▶ WHAT THIS TASK INVOLVES:
Set down the entries that follow exactly as written, leaving out any images.

[Bounding box prediction data]
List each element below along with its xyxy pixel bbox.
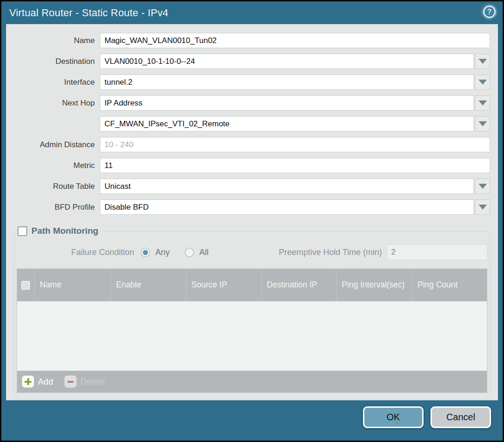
path-monitoring-legend: Path Monitoring bbox=[17, 226, 101, 236]
bfd-profile-label: BFD Profile bbox=[14, 203, 100, 212]
destination-dropdown-button[interactable] bbox=[475, 54, 490, 69]
form-row-next-hop: Next Hop bbox=[14, 95, 490, 111]
bfd-profile-dropdown-button[interactable] bbox=[475, 199, 490, 215]
form-row-bfd-profile: BFD Profile bbox=[14, 199, 490, 215]
help-icon[interactable]: ? bbox=[483, 6, 496, 18]
form-row-name: Name bbox=[14, 33, 490, 48]
form-row-destination: Destination bbox=[14, 54, 490, 69]
interface-label: Interface bbox=[14, 78, 100, 87]
failure-condition-label: Failure Condition bbox=[17, 248, 141, 257]
form-row-interface: Interface bbox=[14, 75, 490, 90]
title-bar: Virtual Router - Static Route - IPv4 ? bbox=[1, 1, 503, 24]
bfd-profile-input[interactable] bbox=[100, 199, 474, 215]
add-button-label: Add bbox=[38, 377, 53, 387]
dialog-footer: OK Cancel bbox=[1, 400, 503, 441]
path-monitoring-title: Path Monitoring bbox=[31, 226, 98, 236]
route-table-label: Route Table bbox=[14, 182, 100, 191]
table-header-row: Name Enable Source IP Destination IP Pin… bbox=[17, 269, 487, 301]
table-header-source-ip[interactable]: Source IP bbox=[186, 269, 261, 301]
interface-input[interactable] bbox=[100, 75, 474, 90]
path-monitoring-table: Name Enable Source IP Destination IP Pin… bbox=[17, 268, 487, 393]
failure-condition-row: Failure Condition Any All Preemptive Hol… bbox=[17, 244, 487, 260]
table-header-destination-ip[interactable]: Destination IP bbox=[261, 269, 336, 301]
chevron-down-icon bbox=[479, 100, 487, 106]
dialog-body: Name Destination Interface Next Hop bbox=[6, 24, 498, 400]
ok-button[interactable]: OK bbox=[363, 406, 424, 428]
add-button[interactable]: Add bbox=[22, 375, 53, 388]
failure-condition-any-label: Any bbox=[155, 248, 170, 257]
table-header-enable[interactable]: Enable bbox=[111, 269, 186, 301]
table-header-name[interactable]: Name bbox=[34, 269, 111, 301]
form-row-admin-distance: Admin Distance bbox=[14, 137, 490, 152]
failure-condition-all-radio[interactable] bbox=[184, 248, 194, 257]
destination-input[interactable] bbox=[100, 54, 474, 69]
preemptive-hold-time-input[interactable] bbox=[387, 244, 487, 260]
form-row-next-hop-address bbox=[14, 116, 490, 131]
form-row-metric: Metric bbox=[14, 158, 490, 173]
chevron-down-icon bbox=[479, 59, 487, 64]
destination-label: Destination bbox=[14, 57, 100, 66]
admin-distance-input[interactable] bbox=[100, 137, 490, 152]
delete-button[interactable]: Delete bbox=[64, 375, 105, 388]
table-toolbar: Add Delete bbox=[17, 371, 487, 392]
next-hop-type-dropdown-button[interactable] bbox=[475, 95, 490, 111]
next-hop-address-dropdown-button[interactable] bbox=[475, 116, 490, 131]
metric-label: Metric bbox=[14, 161, 100, 170]
admin-distance-label: Admin Distance bbox=[14, 140, 100, 149]
next-hop-address-input[interactable] bbox=[100, 116, 474, 131]
chevron-down-icon bbox=[479, 121, 487, 126]
failure-condition-all-label: All bbox=[199, 248, 209, 257]
route-table-input[interactable] bbox=[100, 179, 474, 194]
table-header-checkbox-cell bbox=[17, 269, 34, 301]
minus-icon bbox=[64, 375, 77, 388]
chevron-down-icon bbox=[479, 80, 487, 85]
table-header-ping-interval[interactable]: Ping Interval(sec) bbox=[336, 269, 412, 301]
delete-button-label: Delete bbox=[80, 377, 105, 387]
failure-condition-any-radio[interactable] bbox=[141, 248, 150, 257]
next-hop-label: Next Hop bbox=[14, 99, 100, 108]
select-all-checkbox[interactable] bbox=[21, 281, 30, 290]
chevron-down-icon bbox=[479, 205, 487, 210]
next-hop-type-input[interactable] bbox=[100, 95, 474, 111]
path-monitoring-section: Path Monitoring Failure Condition Any Al… bbox=[14, 226, 490, 399]
plus-icon bbox=[22, 375, 34, 388]
cancel-button[interactable]: Cancel bbox=[430, 406, 491, 428]
dialog-title: Virtual Router - Static Route - IPv4 bbox=[9, 7, 168, 19]
name-label: Name bbox=[14, 36, 100, 45]
interface-dropdown-button[interactable] bbox=[475, 75, 490, 90]
table-header-ping-count[interactable]: Ping Count bbox=[412, 269, 487, 301]
chevron-down-icon bbox=[479, 184, 487, 189]
static-route-dialog: Virtual Router - Static Route - IPv4 ? N… bbox=[0, 0, 504, 442]
path-monitoring-checkbox[interactable] bbox=[18, 226, 27, 236]
preemptive-hold-time-label: Preemptive Hold Time (min) bbox=[279, 248, 387, 257]
route-table-dropdown-button[interactable] bbox=[475, 179, 490, 194]
metric-input[interactable] bbox=[100, 158, 490, 173]
form-row-route-table: Route Table bbox=[14, 179, 490, 194]
name-input[interactable] bbox=[100, 33, 490, 48]
table-empty-body bbox=[17, 301, 487, 371]
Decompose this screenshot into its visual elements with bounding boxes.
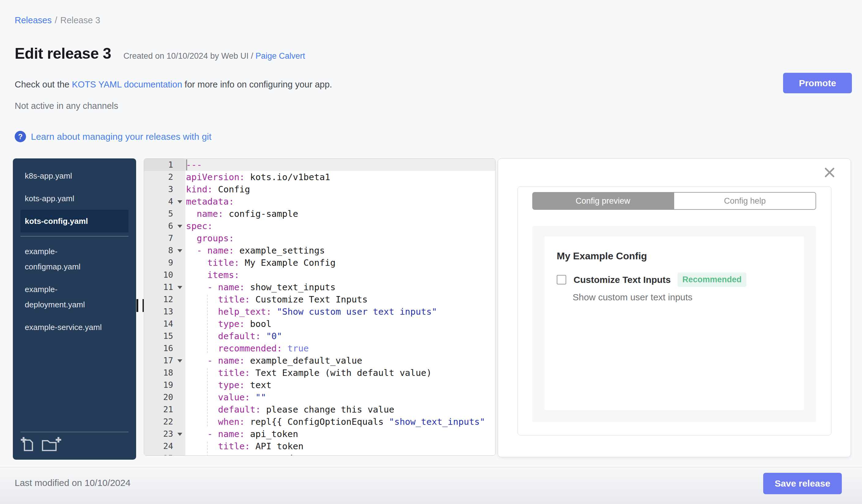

▶ SOLUTION TO THE EXERCISE:
List each element below along with its xyxy pixel bbox.
path-monitoring-legend: Path Monitoring bbox=[17, 226, 101, 236]
bfd-profile-label: BFD Profile bbox=[14, 203, 100, 212]
destination-dropdown-button[interactable] bbox=[475, 54, 490, 69]
form-row-next-hop: Next Hop bbox=[14, 95, 490, 111]
bfd-profile-dropdown-button[interactable] bbox=[475, 199, 490, 215]
form-row-bfd-profile: BFD Profile bbox=[14, 199, 490, 215]
help-icon[interactable]: ? bbox=[483, 6, 496, 18]
form-row-name: Name bbox=[14, 33, 490, 48]
form-row-destination: Destination bbox=[14, 54, 490, 69]
interface-label: Interface bbox=[14, 78, 100, 87]
failure-condition-label: Failure Condition bbox=[17, 248, 141, 257]
form-row-interface: Interface bbox=[14, 75, 490, 90]
title-bar: Virtual Router - Static Route - IPv4 ? bbox=[1, 1, 503, 24]
bfd-profile-input[interactable] bbox=[100, 199, 474, 215]
add-button-label: Add bbox=[38, 377, 53, 387]
dialog-footer: OK Cancel bbox=[1, 400, 503, 441]
path-monitoring-title: Path Monitoring bbox=[31, 226, 98, 236]
route-table-label: Route Table bbox=[14, 182, 100, 191]
table-header-row: Name Enable Source IP Destination IP Pin… bbox=[17, 269, 487, 301]
table-header-source-ip[interactable]: Source IP bbox=[186, 269, 261, 301]
interface-input[interactable] bbox=[100, 75, 474, 90]
path-monitoring-table: Name Enable Source IP Destination IP Pin… bbox=[17, 268, 487, 393]
failure-condition-row: Failure Condition Any All Preemptive Hol… bbox=[17, 244, 487, 260]
table-header-destination-ip[interactable]: Destination IP bbox=[261, 269, 336, 301]
chevron-down-icon bbox=[479, 100, 487, 106]
dialog-body: Name Destination Interface Next Hop bbox=[6, 24, 498, 400]
ok-button[interactable]: OK bbox=[363, 406, 424, 428]
add-button[interactable]: Add bbox=[22, 375, 53, 388]
failure-condition-any-label: Any bbox=[155, 248, 170, 257]
table-header-enable[interactable]: Enable bbox=[111, 269, 186, 301]
table-header-name[interactable]: Name bbox=[34, 269, 111, 301]
form-row-admin-distance: Admin Distance bbox=[14, 137, 490, 152]
failure-condition-all-radio[interactable] bbox=[184, 248, 194, 257]
destination-input[interactable] bbox=[100, 54, 474, 69]
preemptive-hold-time-input[interactable] bbox=[387, 244, 487, 260]
form-row-next-hop-address bbox=[14, 116, 490, 131]
form-row-metric: Metric bbox=[14, 158, 490, 173]
chevron-down-icon bbox=[479, 59, 487, 64]
destination-label: Destination bbox=[14, 57, 100, 66]
admin-distance-input[interactable] bbox=[100, 137, 490, 152]
delete-button[interactable]: Delete bbox=[64, 375, 105, 388]
table-toolbar: Add Delete bbox=[17, 371, 487, 392]
next-hop-type-dropdown-button[interactable] bbox=[475, 95, 490, 111]
next-hop-address-dropdown-button[interactable] bbox=[475, 116, 490, 131]
metric-label: Metric bbox=[14, 161, 100, 170]
admin-distance-label: Admin Distance bbox=[14, 140, 100, 149]
next-hop-address-input[interactable] bbox=[100, 116, 474, 131]
chevron-down-icon bbox=[479, 121, 487, 126]
failure-condition-all-label: All bbox=[199, 248, 209, 257]
route-table-input[interactable] bbox=[100, 179, 474, 194]
table-header-checkbox-cell bbox=[17, 269, 34, 301]
minus-icon bbox=[64, 375, 77, 388]
chevron-down-icon bbox=[479, 80, 487, 85]
table-header-ping-interval[interactable]: Ping Interval(sec) bbox=[336, 269, 412, 301]
delete-button-label: Delete bbox=[80, 377, 105, 387]
failure-condition-any-radio[interactable] bbox=[141, 248, 150, 257]
next-hop-label: Next Hop bbox=[14, 99, 100, 108]
select-all-checkbox[interactable] bbox=[21, 281, 30, 290]
chevron-down-icon bbox=[479, 205, 487, 210]
next-hop-type-input[interactable] bbox=[100, 95, 474, 111]
path-monitoring-section: Path Monitoring Failure Condition Any Al… bbox=[14, 226, 490, 399]
plus-icon bbox=[22, 375, 34, 388]
cancel-button[interactable]: Cancel bbox=[430, 406, 491, 428]
dialog-title: Virtual Router - Static Route - IPv4 bbox=[9, 7, 168, 19]
name-label: Name bbox=[14, 36, 100, 45]
interface-dropdown-button[interactable] bbox=[475, 75, 490, 90]
table-header-ping-count[interactable]: Ping Count bbox=[412, 269, 487, 301]
chevron-down-icon bbox=[479, 184, 487, 189]
static-route-dialog: Virtual Router - Static Route - IPv4 ? N… bbox=[0, 0, 504, 442]
path-monitoring-checkbox[interactable] bbox=[18, 226, 27, 236]
preemptive-hold-time-label: Preemptive Hold Time (min) bbox=[279, 248, 387, 257]
route-table-dropdown-button[interactable] bbox=[475, 179, 490, 194]
metric-input[interactable] bbox=[100, 158, 490, 173]
form-row-route-table: Route Table bbox=[14, 179, 490, 194]
name-input[interactable] bbox=[100, 33, 490, 48]
table-empty-body bbox=[17, 301, 487, 371]
Decompose this screenshot into its visual elements with bounding boxes.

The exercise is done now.